Just like when the trial stared in mid-April, the 33-year-old Norwegian flashed a clenched-fist salute with his right arm before he was led out of the court on Thursday.



Five judges will have to look at all the evidence presented in court - including the two official reports from two teams of forensic psychiatrists. One declaring Breivik sane. The other declaring him insane.
The first team of psychiatrists, declared Breivik insane, ignoring his right-wing extremism and political motivation.
Based on psychiatry, they say he is psychotic and a paranoid schizophrenic and that he lives in his own delusional universe where all thoughts and actions are controlled by his delusions.

None of the other witnesses with expertise on psychiatry and psychology agrees Breivik is insane. A dozen or so have given evidence in court.

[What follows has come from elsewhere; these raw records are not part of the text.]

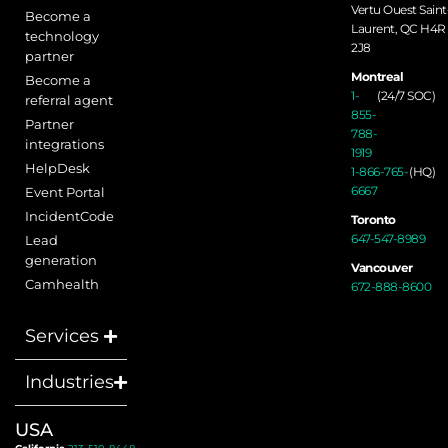
Vertu Ouest Saint
Become a
Laurent, QC H4R
technology
2J8
partner
Montreal
Become a
1-
(24/7 SOC)
referral agent
855-
Partner
788-
integrations
1919
HelpDesk
1-866-765-
(HQ)
6667
Event Portal
IncidentCode
Toronto
647-547-8989
Lead
generation
Vancouver
Camhealth
672-888-8600
Services
Industries
USA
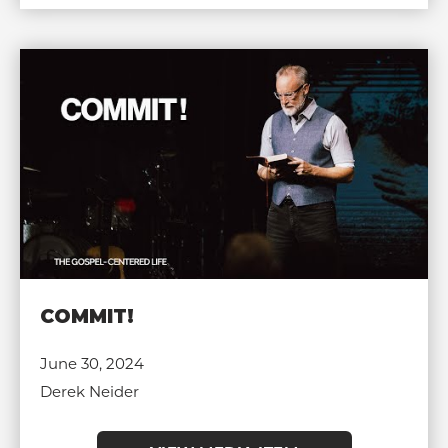
COMMIT!
June 30, 2024
Derek Neider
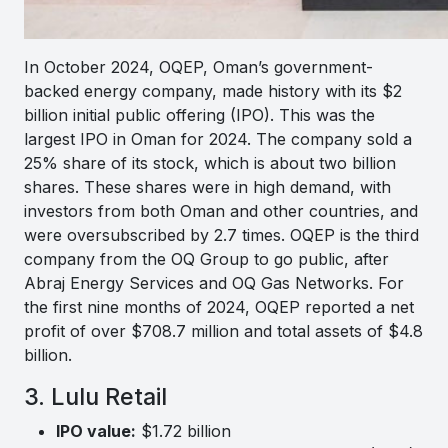
In October 2024, OQEP, Oman’s government-
backed energy company, made history with its $2
billion initial public offering (IPO). This was the
largest IPO in Oman for 2024. The company sold a
25% share of its stock, which is about two billion
shares. These shares were in high demand, with
investors from both Oman and other countries, and
were oversubscribed by 2.7 times. OQEP is the third
company from the OQ Group to go public, after
Abraj Energy Services and OQ Gas Networks. For
the first nine months of 2024, OQEP reported a net
profit of over $708.7 million and total assets of $4.8
billion.
3. Lulu Retail
IPO value:
$1.72 billion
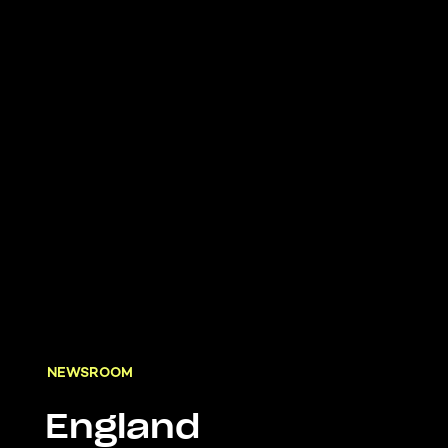
NEWSROOM
England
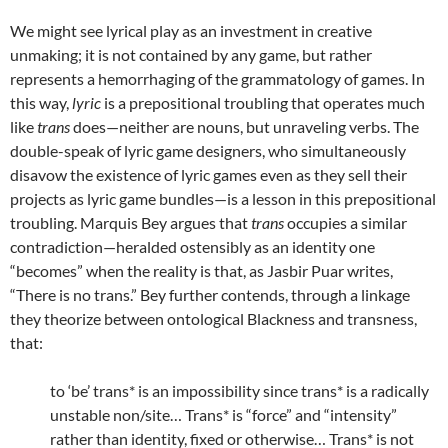
We might see lyrical play as an investment in creative
unmaking; it is not contained by any game, but rather
represents a hemorrhaging of the grammatology of games. In
this way,
lyric
is a prepositional troubling that operates much
like
trans
does—neither are nouns, but unraveling verbs. The
double-speak of lyric game designers, who simultaneously
disavow the existence of lyric games even as they sell their
projects as lyric game bundles—is a lesson in this prepositional
troubling. Marquis Bey argues that
trans
occupies a similar
contradiction—heralded ostensibly as an identity one
“becomes” when the reality is that, as Jasbir Puar writes,
“There is no trans.” Bey further contends, through a linkage
they theorize between ontological Blackness and transness,
that:
to ‘be’ trans* is an impossibility since trans* is a radically
unstable non/site… Trans* is “force” and “intensity”
rather than identity, fixed or otherwise… Trans* is not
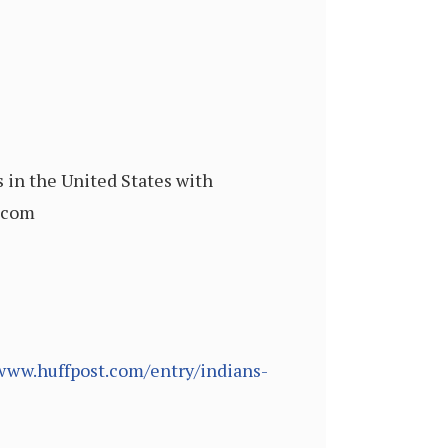
 in the United States with
c.com
/www.huffpost.com/entry/indians-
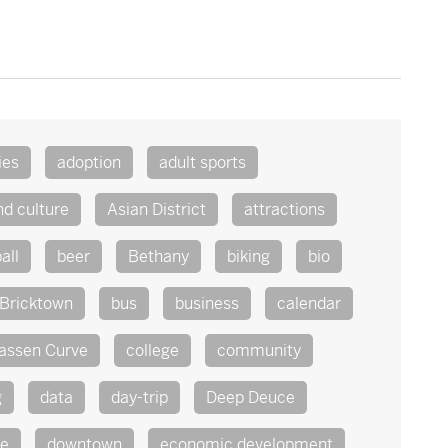
ies
adoption
adult sports
nd culture
Asian District
attractions
all
beer
Bethany
biking
bio
Bricktown
bus
business
calendar
assen Curve
college
community
g
data
day-trip
Deep Deuce
te
downtown
economic development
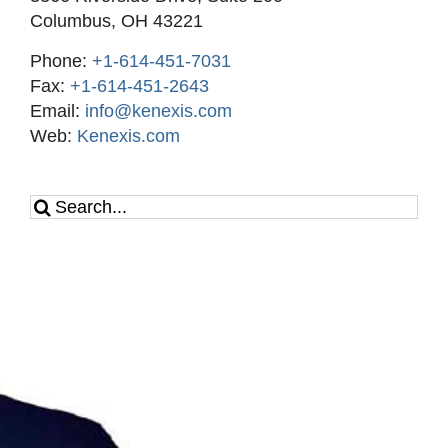
Columbus, OH 43221
Phone:
+1-614-451-7031
Fax:
+1-614-451-2643
Email:
info@kenexis.com
Web:
Kenexis.com
Search
for:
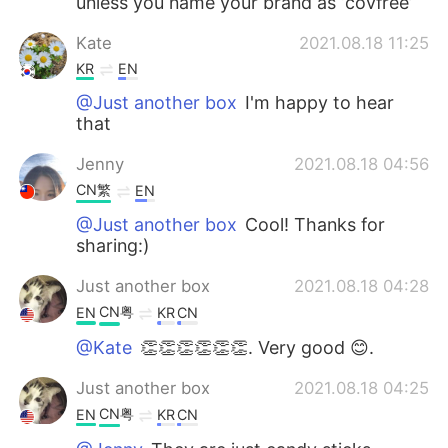
unless you name your brand as ‘covfree’
Kate
2021.08.18 11:25
KR
EN
@Just another box
I'm happy to hear
that
Jenny
2021.08.18 04:56
CN繁
EN
@Just another box
Cool! Thanks for
sharing:)
Just another box
2021.08.18 04:28
CN粤
EN
KR
CN
@Kate
👏👏👏👏👏👏. Very good 😊.
Just another box
2021.08.18 04:25
CN粤
EN
KR
CN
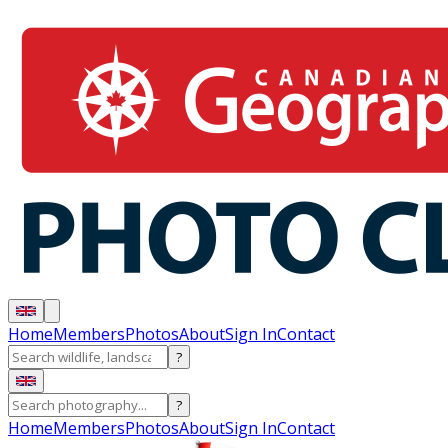
Home
Members
Photos
About
Sign In
Contact
?
?
Home
Members
Photos
About
Sign In
Contact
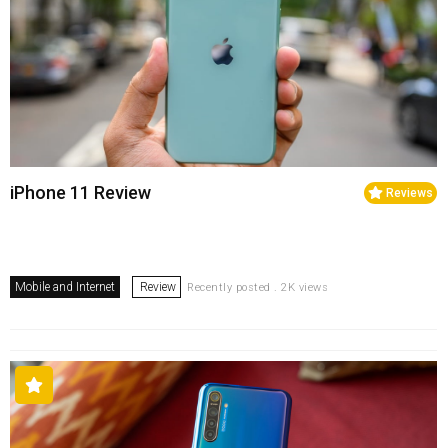
iPhone 11 Review
Reviews
Mobile and Internet
Review
Recently posted . 2K views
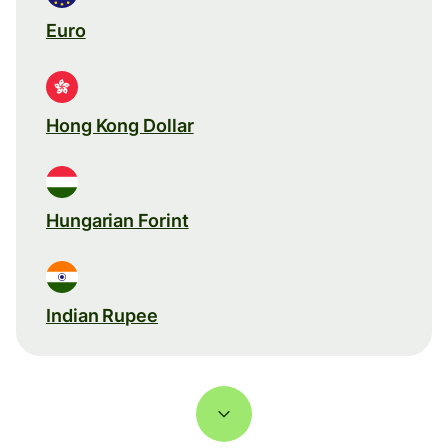
Euro
Hong Kong Dollar
Hungarian Forint
Indian Rupee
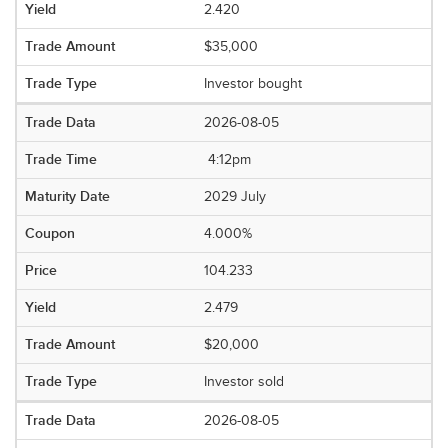
2.420
$35,000
Investor bought
2026-08-05
4:12pm
2029 July
4.000%
104.233
2.479
$20,000
Investor sold
2026-08-05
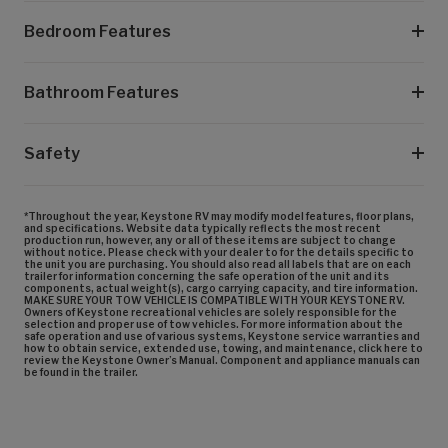
Bedroom Features
Bathroom Features
Safety
*Throughout the year, Keystone RV may modify model features, floor plans,
and specifications. Website data typically reflects the most recent
production run, however, any or all of these items are subject to change
without notice. Please check with your dealer to for the details specific to
the unit you are purchasing. You should also read all labels that are on each
trailer for information concerning the safe operation of the unit and its
components, actual weight(s), cargo carrying capacity, and tire information.
MAKE SURE YOUR TOW VEHICLE IS COMPATIBLE WITH YOUR KEYSTONE RV.
Owners of Keystone recreational vehicles are solely responsible for the
selection and proper use of tow vehicles. For more information about the
safe operation and use of various systems, Keystone service warranties and
how to obtain service, extended use, towing, and maintenance, click here to
review the Keystone Owner’s Manual. Component and appliance manuals can
be found in the trailer.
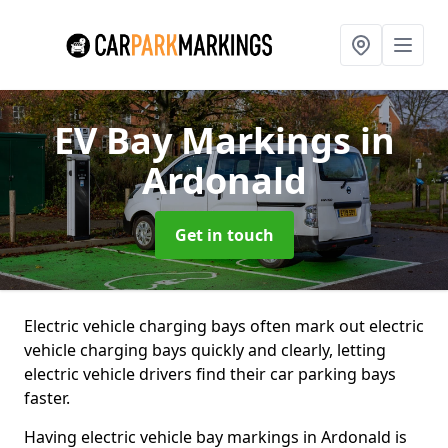
EV Bay Markings
in
Ardonald
Get in touch
Electric vehicle charging bays often mark out electric
vehicle charging bays quickly and clearly, letting
electric vehicle drivers find their car parking bays
faster.
Having electric vehicle bay markings in Ardonald is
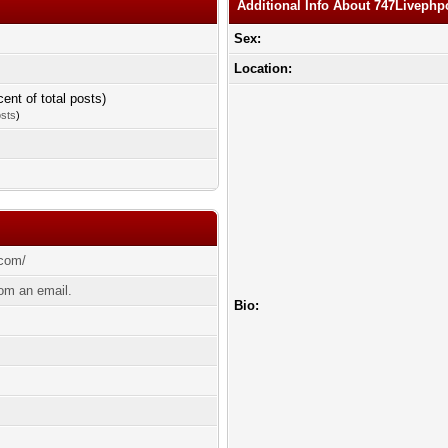
Additional Info About 747Liveph
Sex:
Location:
cent of total posts)
osts
)
.com/
om an email.
Bio:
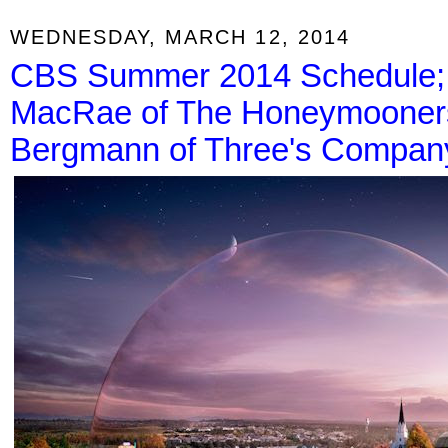
WEDNESDAY, MARCH 12, 2014
CBS Summer 2014 Schedule;
MacRae of The Honeymooners
Bergmann of Three's Compan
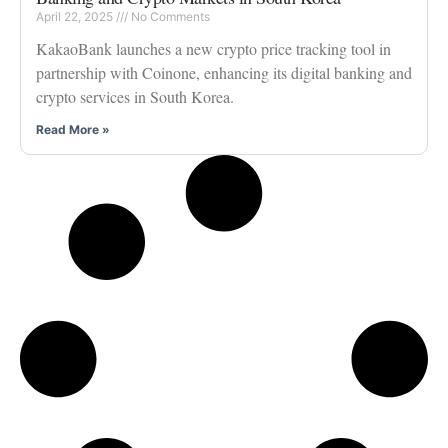
April 22, 2025
No Comments
KakaoBank launches a new crypto price tracking tool in
partnership with Coinone, enhancing its digital banking and
crypto services in South Korea.
Read More »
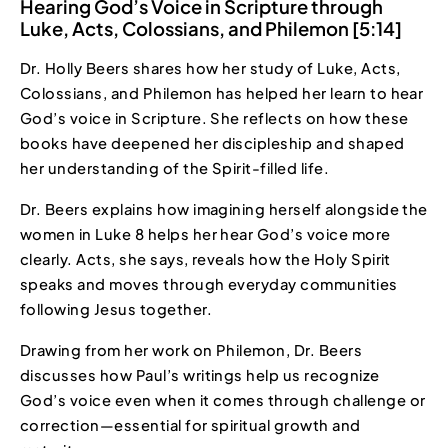
Hearing God’s Voice in Scripture through
Luke, Acts, Colossians, and Philemon [5:14]
Dr. Holly Beers shares how her study of Luke, Acts,
Colossians, and Philemon has helped her learn to hear
God’s voice in Scripture. She reflects on how these
books have deepened her discipleship and shaped
her understanding of the Spirit-filled life.
Dr. Beers explains how imagining herself alongside the
women in Luke 8 helps her hear God’s voice more
clearly. Acts, she says, reveals how the Holy Spirit
speaks and moves through everyday communities
following Jesus together.
Drawing from her work on Philemon, Dr. Beers
discusses how Paul’s writings help us recognize
God’s voice even when it comes through challenge or
correction—essential for spiritual growth and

The second team declaring him "of sound mind" said he has no serious mental illness and is not psychotic. They say he suffers from narcissistic personality disorder, but that does not make him insane.
The first psychiatrists interpret his withdrawal from friends, work and social life in 2006 as being unable to function in a normal society. The second team of psychiatrists see this as natural behaviour for a terrorist planning an attack.
In court, they admitted doubts over their opinion after the first week of the trial when Breivik showed no emotions at all but after a secret 19-minute meeting with Breivik in his waiting cell in Oslo district court they were reassured.
This doubt could be vital when the judges decide Breivik's fate. How big is this doubt?
If the judges are more than 25% uncertain that Breivik is sane, the law says this doubt should "benefit" the perpetrator by declaring him insane, just to ensure no insane offenders end up in prison.
The dilemma is that Breivik and his defence team do not see this as a benefit to him.
He wants to be declared sane despite the fact that a transfer to mental health care would given him a more "comfortable" life.
Breivik's defence team will on Friday ask for him to be declared of sound mind, even though it means an indeterminate prison sentence.
The verdict is expected on either July 20 or August 24.